• _What the task asks_: This exercise asks for the entries to be repeated exactly, without their images.

── Information given ──

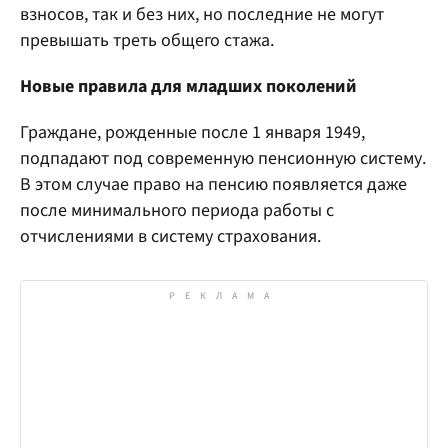
взносов, так и без них, но последние не могут
превышать треть общего стажа.
Новые правила для младших поколений
Граждане, рожденные после 1 января 1949,
подпадают под современную пенсионную систему.
В этом случае право на пенсию появляется даже
после минимального периода работы с
отчислениями в систему страхования.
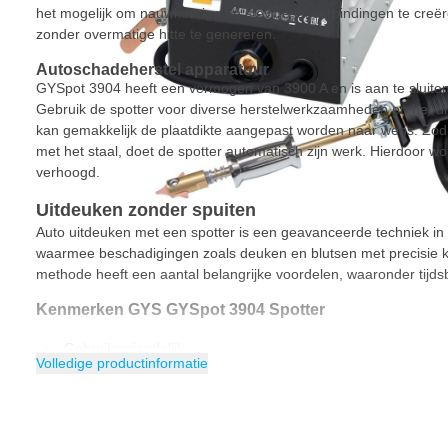
het mogelijk om nauwkeurige en stevige lasverbindingen te creë
zonder overmatige hitte te genereren.
Autoschadeherstel apparatuur
GYSpot 3904 heeft een vermogen van 3900 A en is aan te sluite
Gebruik de spotter voor diverse herstelwerkzaamheden en het uit
kan gemakkelijk de plaatdikte aangepast worden naar wens. Zod
met het staal, doet de spotter automatisch zijn werk. Hierdoor wo
verhoogd.
Uitdeuken zonder spuiten
Auto uitdeuken met een spotter is een geavanceerde techniek in 
waarmee beschadigingen zoals deuken en blutsen met precisie 
methode heeft een aantal belangrijke voordelen, waaronder tijd
Kenmerken GYS GYSpot 3904 Spotter
Gebruiksvriendelijk
Volledige productinformatie
Synergieregeling
Voorgeprogrammeerde instellingen
Inclusief slaghamer en accessoiredoos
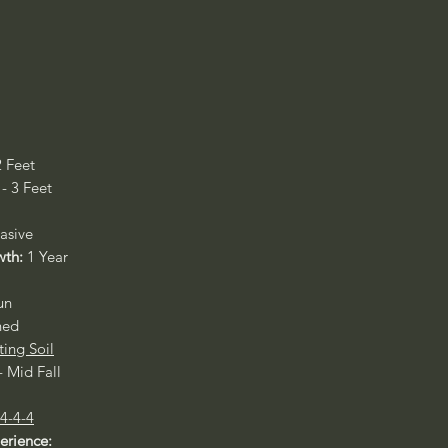
2 Feet
- 3 Feet
asive
wth:
1 Year
un
ned
ting Soil
 Mid Fall
 4-4-4
perience:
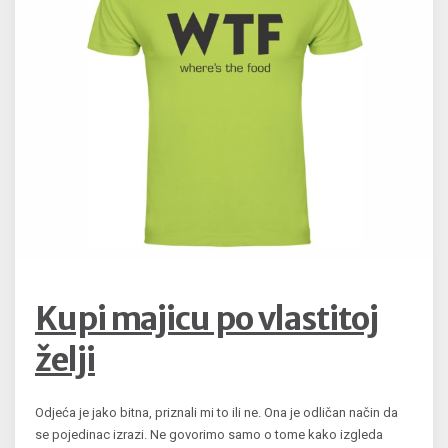
Kupi majicu po vlastitoj
želji
Odjeća je jako bitna, priznali mi to ili ne. Ona je odličan način da
se pojedinac izrazi. Ne govorimo samo o tome kako izgleda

───

• _Problem solution_:
взносов, так и без них, но последние не могут
превышать треть общего стажа.
Новые правила для младших поколений
Граждане, рожденные после 1 января 1949,
подпадают под современную пенсионную систему.
В этом случае право на пенсию появляется даже
после минимального периода работы с
отчислениями в систему страхования.
het mogelijk om nauwkeurige en stevige lasverbindingen te creë
zonder overmatige hitte te genereren.
Autoschadeherstel apparatuur
GYSpot 3904 heeft een vermogen van 3900 A en is aan te sluite
Gebruik de spotter voor diverse herstelwerkzaamheden en het uit
kan gemakkelijk de plaatdikte aangepast worden naar wens. Zod
met het staal, doet de spotter automatisch zijn werk. Hierdoor wo
verhoogd.
Uitdeuken zonder spuiten
Auto uitdeuken met een spotter is een geavanceerde techniek in 
waarmee beschadigingen zoals deuken en blutsen met precisie 
methode heeft een aantal belangrijke voordelen, waaronder tijd
Kenmerken GYS GYSpot 3904 Spotter
Gebruiksvriendelijk
Volledige productinformatie
Synergieregeling
Voorgeprogrammeerde instellingen
Inclusief slaghamer en accessoiredoos
2 Feet
- 3 Feet
asive
wth:
1 Year
un
ned
ting Soil
 Mid Fall
 4-4-4
perience:
Kupi majicu po vlastitoj
želji
Odjeća je jako bitna, priznali mi to ili ne. Ona je odličan način da
se pojedinac izrazi. Ne govorimo samo o tome kako izgleda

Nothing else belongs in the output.